SOURCE RECORDS Block Start
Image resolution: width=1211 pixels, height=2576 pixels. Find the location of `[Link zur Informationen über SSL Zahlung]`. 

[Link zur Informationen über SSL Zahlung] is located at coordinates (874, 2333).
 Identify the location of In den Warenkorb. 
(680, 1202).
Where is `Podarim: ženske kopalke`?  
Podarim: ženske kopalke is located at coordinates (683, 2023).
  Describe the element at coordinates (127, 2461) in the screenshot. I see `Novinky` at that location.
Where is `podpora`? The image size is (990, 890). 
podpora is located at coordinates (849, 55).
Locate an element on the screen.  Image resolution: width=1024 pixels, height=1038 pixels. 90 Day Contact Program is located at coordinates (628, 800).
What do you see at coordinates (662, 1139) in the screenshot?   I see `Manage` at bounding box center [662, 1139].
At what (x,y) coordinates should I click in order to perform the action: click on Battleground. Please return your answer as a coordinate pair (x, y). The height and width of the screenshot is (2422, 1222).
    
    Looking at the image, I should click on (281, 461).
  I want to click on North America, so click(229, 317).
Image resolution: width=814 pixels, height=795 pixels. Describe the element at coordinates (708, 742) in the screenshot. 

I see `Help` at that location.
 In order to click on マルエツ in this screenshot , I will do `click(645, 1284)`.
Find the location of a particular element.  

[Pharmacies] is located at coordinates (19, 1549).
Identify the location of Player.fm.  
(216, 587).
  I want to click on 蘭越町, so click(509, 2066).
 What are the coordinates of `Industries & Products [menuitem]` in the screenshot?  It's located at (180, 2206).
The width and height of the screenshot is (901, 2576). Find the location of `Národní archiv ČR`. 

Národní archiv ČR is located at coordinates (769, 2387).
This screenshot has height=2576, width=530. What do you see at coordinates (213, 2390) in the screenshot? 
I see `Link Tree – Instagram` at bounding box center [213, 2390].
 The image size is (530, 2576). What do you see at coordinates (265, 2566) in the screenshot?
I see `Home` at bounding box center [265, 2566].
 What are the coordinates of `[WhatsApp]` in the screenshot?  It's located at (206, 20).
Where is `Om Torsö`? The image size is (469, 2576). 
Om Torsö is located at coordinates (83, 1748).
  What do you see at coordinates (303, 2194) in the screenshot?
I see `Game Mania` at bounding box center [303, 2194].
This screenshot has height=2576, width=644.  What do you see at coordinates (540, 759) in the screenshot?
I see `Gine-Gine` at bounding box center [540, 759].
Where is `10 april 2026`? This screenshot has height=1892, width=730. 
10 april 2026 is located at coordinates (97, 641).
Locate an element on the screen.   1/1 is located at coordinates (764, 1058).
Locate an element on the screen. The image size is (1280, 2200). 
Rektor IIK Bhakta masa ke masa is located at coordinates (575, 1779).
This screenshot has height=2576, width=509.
SOURCE RECORDS Block End
[THE TASK]: Every entry should be printed again exactly as written.

[RESULT]:
Image resolution: width=1211 pixels, height=2576 pixels. Find the location of `[Link zur Informationen über SSL Zahlung]`. 

[Link zur Informationen über SSL Zahlung] is located at coordinates (874, 2333).
 Identify the location of In den Warenkorb. 
(680, 1202).
Where is `Podarim: ženske kopalke`?  
Podarim: ženske kopalke is located at coordinates (683, 2023).
  Describe the element at coordinates (127, 2461) in the screenshot. I see `Novinky` at that location.
Where is `podpora`? The image size is (990, 890). 
podpora is located at coordinates (849, 55).
Locate an element on the screen.  Image resolution: width=1024 pixels, height=1038 pixels. 90 Day Contact Program is located at coordinates (628, 800).
What do you see at coordinates (662, 1139) in the screenshot?   I see `Manage` at bounding box center [662, 1139].
At what (x,y) coordinates should I click in order to perform the action: click on Battleground. Please return your answer as a coordinate pair (x, y). The height and width of the screenshot is (2422, 1222).
    
    Looking at the image, I should click on (281, 461).
  I want to click on North America, so click(229, 317).
Image resolution: width=814 pixels, height=795 pixels. Describe the element at coordinates (708, 742) in the screenshot. 

I see `Help` at that location.
 In order to click on マルエツ in this screenshot , I will do `click(645, 1284)`.
Find the location of a particular element.  

[Pharmacies] is located at coordinates (19, 1549).
Identify the location of Player.fm.  
(216, 587).
  I want to click on 蘭越町, so click(509, 2066).
 What are the coordinates of `Industries & Products [menuitem]` in the screenshot?  It's located at (180, 2206).
The width and height of the screenshot is (901, 2576). Find the location of `Národní archiv ČR`. 

Národní archiv ČR is located at coordinates (769, 2387).
This screenshot has height=2576, width=530. What do you see at coordinates (213, 2390) in the screenshot? 
I see `Link Tree – Instagram` at bounding box center [213, 2390].
 The image size is (530, 2576). What do you see at coordinates (265, 2566) in the screenshot?
I see `Home` at bounding box center [265, 2566].
 What are the coordinates of `[WhatsApp]` in the screenshot?  It's located at (206, 20).
Where is `Om Torsö`? The image size is (469, 2576). 
Om Torsö is located at coordinates (83, 1748).
  What do you see at coordinates (303, 2194) in the screenshot?
I see `Game Mania` at bounding box center [303, 2194].
This screenshot has height=2576, width=644.  What do you see at coordinates (540, 759) in the screenshot?
I see `Gine-Gine` at bounding box center [540, 759].
Where is `10 april 2026`? This screenshot has height=1892, width=730. 
10 april 2026 is located at coordinates (97, 641).
Locate an element on the screen.   1/1 is located at coordinates (764, 1058).
Locate an element on the screen. The image size is (1280, 2200). 
Rektor IIK Bhakta masa ke masa is located at coordinates (575, 1779).
This screenshot has height=2576, width=509.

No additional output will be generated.